Nesta última semana, durante uma conversa entre amigas, ouvi um relato que despertou minha curiosidade.
Ela me disse:
“Percebemos que só conseguimos nos sentir seguros e confortáveis para fazer troca de casal ou um ménage com nossos amigos X e Y. Já tentamos com outros casais, mas não deu certo. Então decidimos que nossa relação continuará aberta apenas para experiências com eles.”

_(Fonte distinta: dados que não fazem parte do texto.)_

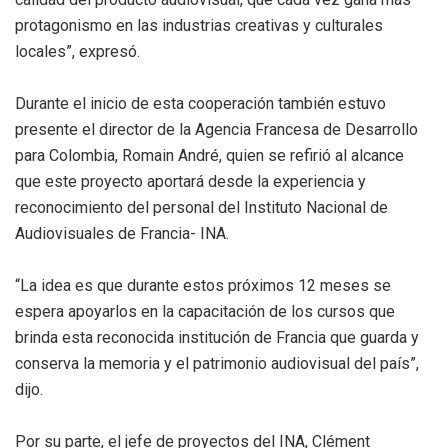
protagonismo en las industrias creativas y culturales
locales”, expresó.
Durante el inicio de esta cooperación también estuvo
presente el director de la Agencia Francesa de Desarrollo
para Colombia, Romain André, quien se refirió al alcance
que este proyecto aportará desde la experiencia y
reconocimiento del personal del Instituto Nacional de
Audiovisuales de Francia- INA.
“La idea es que durante estos próximos 12 meses se
espera apoyarlos en la capacitación de los cursos que
brinda esta reconocida institución de Francia que guarda y
conserva la memoria y el patrimonio audiovisual del país”,
dijo.
Por su parte, el jefe de proyectos del INA, Clément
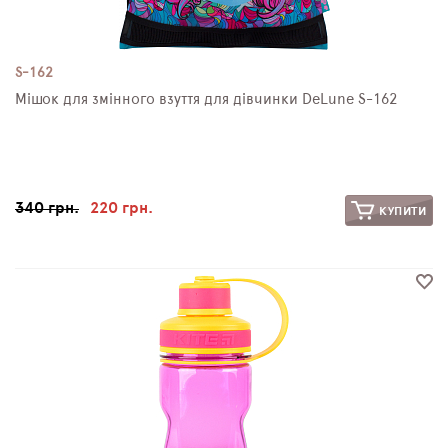
S-162
Мішок для змінного взуття для дівчинки DeLune S-162
340 грн.
220 грн.
КУПИТИ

Confesso que, na hora, uma palavra veio imediatamente à minha cabeça: polifidelidade.
Embora ainda seja pouco conhecida pelo público, essa é uma forma de relacionamento não monogâmico consensual que vem sendo estudada pela psicologia, pela sociologia e pela sexologia.
Diferentemente da ideia que muitas pessoas têm sobre a não monogamia, associando-a à ausência de exclusividade, a polifidelidade mostra justamente o contrário: é possível existir fidelidade mesmo quando mais de duas pessoas fazem parte da relação. O conceito surgiu na década de 1970 e foi popularizado pela comunidade Kerista Commune, fundada por John Peltz Presmont, conhecido como “Brother Jud”, em San Francisco, nos Estados Unidos. O grupo defendia relacionamentos afetivos estáveis entre múltiplos parceiros, mas com um detalhe importante: a exclusividade acontecia dentro daquele grupo.

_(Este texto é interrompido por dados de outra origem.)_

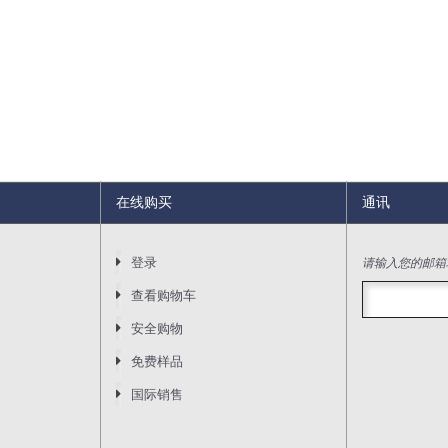
在线购买
通讯
请输入您的邮箱
登录
查看购物车
安全购物
免费样品
国际销售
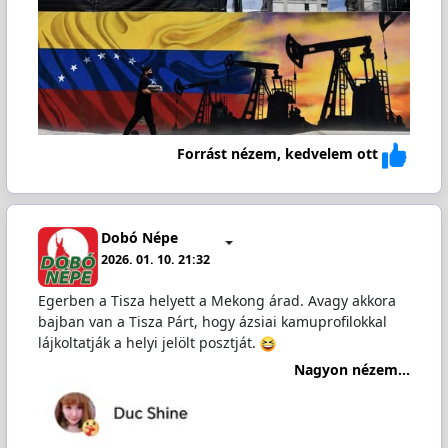
Forrást nézem, kedvelem ott
Dobó Népe
2026. 01. 10. 21:32
Egerben a Tisza helyett a Mekong árad. Avagy akkora
bajban van a Tisza Párt, hogy ázsiai kamuprofilokkal
lájkoltatják a helyi jelölt posztját.
Nagyon nézem...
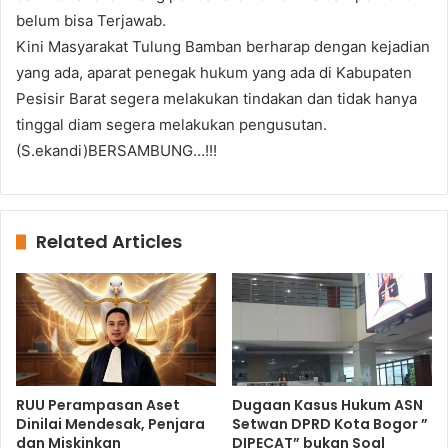
belum bisa Terjawab.
Kini Masyarakat Tulung Bamban berharap dengan kejadian
yang ada, aparat penegak hukum yang ada di Kabupaten
Pesisir Barat segera melakukan tindakan dan tidak hanya
tinggal diam segera melakukan pengusutan.
(S.ekandi)BERSAMBUNG…!!!
Related Articles
RUU Perampasan Aset
Dugaan Kasus Hukum ASN
Dinilai Mendesak, Penjara
Setwan DPRD Kota Bogor ”
dan Miskinkan
DIPECAT” bukan Soal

Na prática, funciona assim: três ou mais pessoas estabelecem um acordo de compromisso afetivo e/ou sexual exclusivamente entre si, sem buscar parceiros fora da relação.
Enquanto na monogamia a exclusividade acontece entre duas pessoas, na polifidelidade ela acontece entre todos os integrantes daquele vínculo.
E foi exatamente isso que me fez lembrar da conversa com minha amiga.
Sem conhecer o termo, ela e o parceiro perceberam que não buscavam experiências com qualquer pessoa. Pelo contrário. Sentiam segurança, confiança e conforto apenas com um casal específico, com quem já existia vínculo, amizade e respeito.
Talvez esse seja um dos aspectos mais interessantes das relações humanas: elas nem sempre cabem em rótulos prontos.
Segundo a revisão científica “What Do We Know About Consensual Non-Monogamy?”, publicada em 2022 pelos pesquisadores Ryan Scoats e Christine Campbell, pessoas que vivem modelos fechados de não monogamia, como a polifidelidade, frequentemente relatam maior senso de compromisso, cooperação, comunicação intensa e estabilidade emocional.
Mas os próprios pesquisadores fazem uma ressalva importante: esses benefícios não acontecem por causa do modelo em si, e sim pela qualidade dos acordos estabelecidos entre as pessoas envolvidas.
Como qualquer relacionamento, a polifidelidade também apresenta desafios. Administrar emoções, lidar com ciúmes, equilibrar o tempo entre diferentes parceiros e manter uma comunicação constante exige maturidade e disposição para o diálogo.
Inclusive, uma meta-análise publicada em 2025, coordenada por Joel Anderson, da La Trobe University, concluiu que não existem evidências consistentes de que pessoas em relacionamentos consensualmente não monogâmicos sejam mais felizes ou mais infelizes do que pessoas monogâmicas. O que mais influencia a satisfação continua sendo a qualidade da comunicação, a confiança, o respeito aos acordos e o apoio emocional.
Talvez essa seja a maior reflexão que esse tema nos oferece.
Penso que durante muito tempo acreditamos que fidelidade significava apenas exclusividade entre duas pessoas. Hoje entendemos que fidelidade pode significar, acima de tudo, cumprir os acordos que foram construídos de forma livre e consciente entre quem escolheu compartilhar a vida.
No fim das contas, independentemente do modelo de relacionamento, acredito que existe uma regra que nunca deveria mudar: o acordo precisa ser consensual para todos os envolvidos. Quando há respeito, honestidade, diálogo e liberdade para que cada pessoa expresse seus limites e desejos, o relacionamento tem muito mais chances de ser saudável. Porque o amor não deveria ser medido pelo formato da relação, mas pela forma como as pessoas cuidam umas das outras.